Instruction Fusion: Advancing Prompt Evolution through Hybridization
This addresses the problem of enhancing code generation in LLMs for developers and researchers, but it appears incremental as it builds on existing prompt evolution techniques.
The paper tackles performance limitations in prompt evolution for code generation LLMs by introducing Instruction Fusion, a method that hybridizes two prompts, and reports significant improvements across five benchmarks including HumanEval and MBPP.
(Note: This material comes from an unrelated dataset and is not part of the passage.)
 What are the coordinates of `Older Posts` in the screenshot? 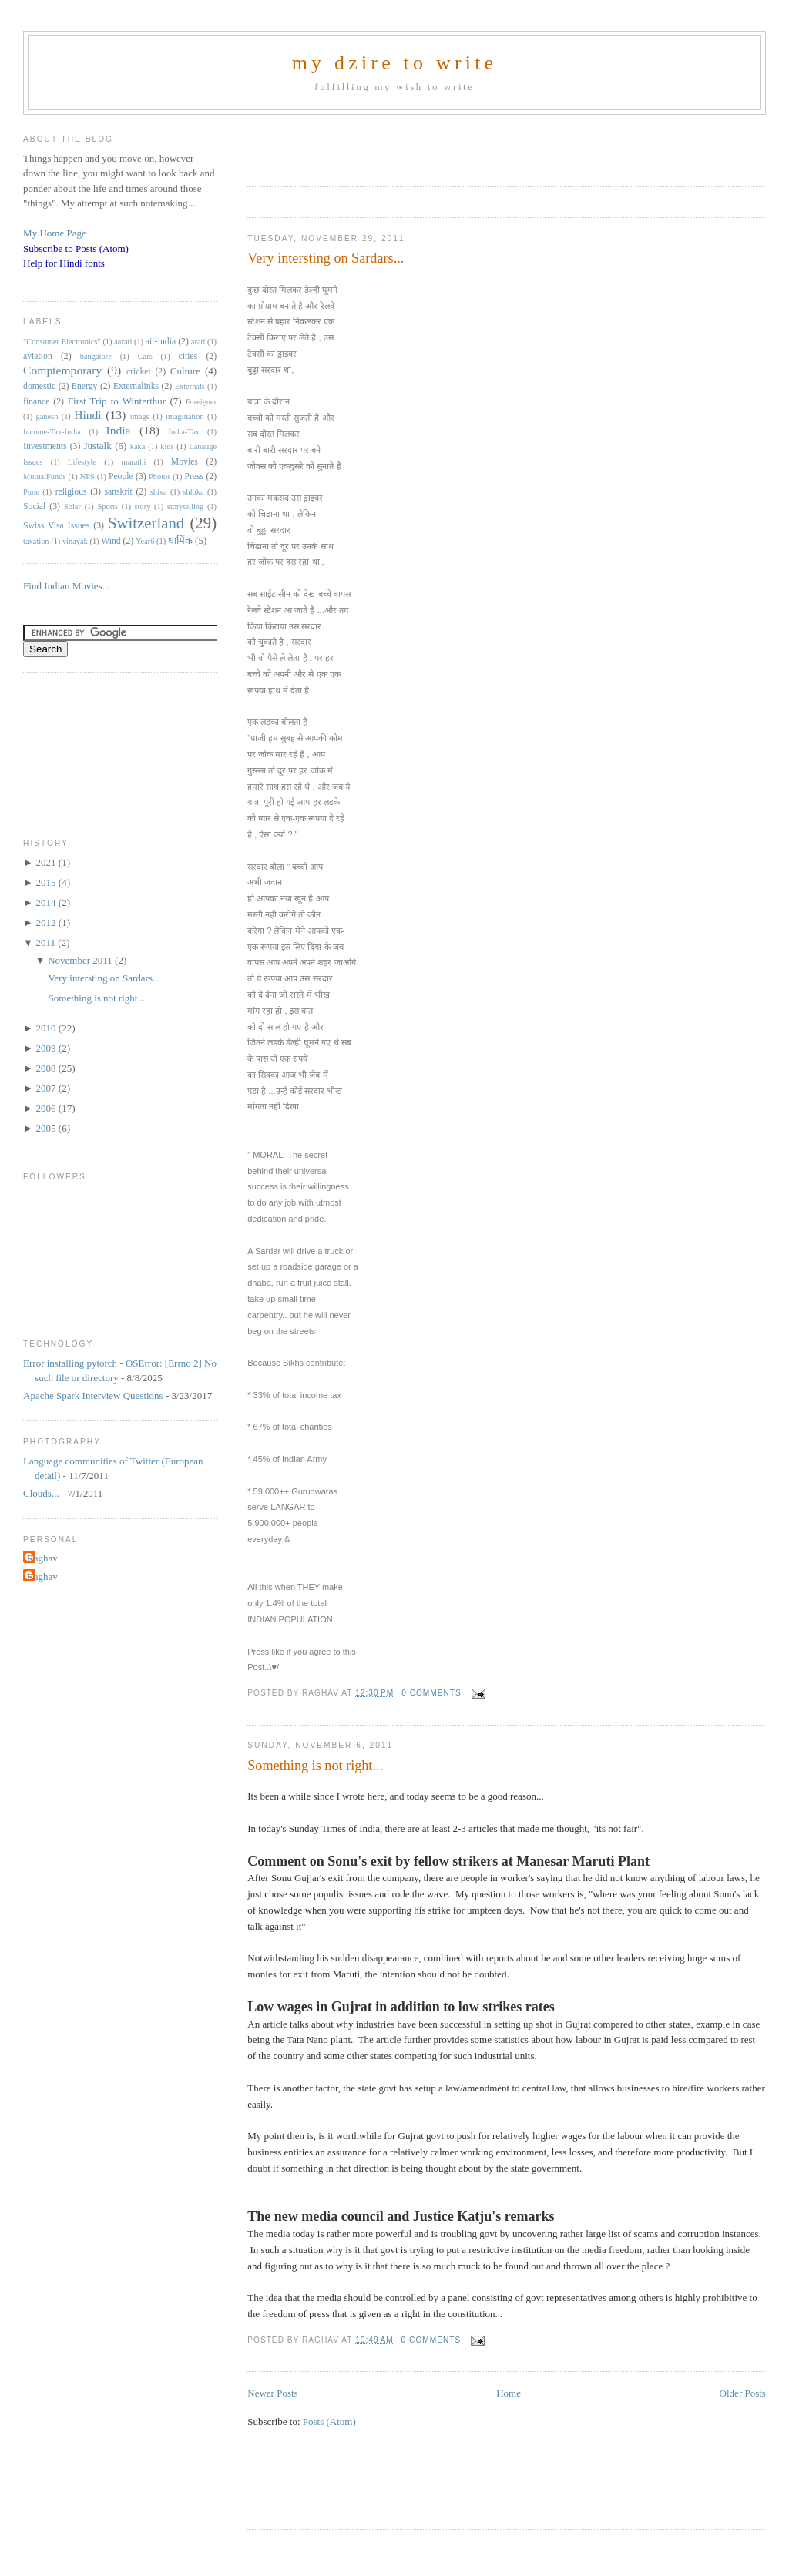 It's located at (743, 2393).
The fine-tuning of Large Language Models (LLMs) specialized in code generation has seen notable advancements through the use of open-domain coding queries. Despite the successes, existing methodologies like Evol-Instruct encounter performance limitations, impeding further enhancements in code generation tasks. This paper examines the constraints of existing prompt evolution techniques and introduces a novel approach, Instruction Fusion (IF). IF innovatively combines two distinct prompts through a hybridization process, thereby enhancing the evolution of training prompts for code LLMs. Our experimental results reveal that the proposed novel method effectively addresses the shortcomings of prior methods, significantly improving the performance of Code LLMs across five code generation benchmarks, namely HumanEval, HumanEval+, MBPP, MBPP+ and MultiPL-E, which underscore the effectiveness of Instruction Fusion in advancing the capabilities of LLMs in code generation.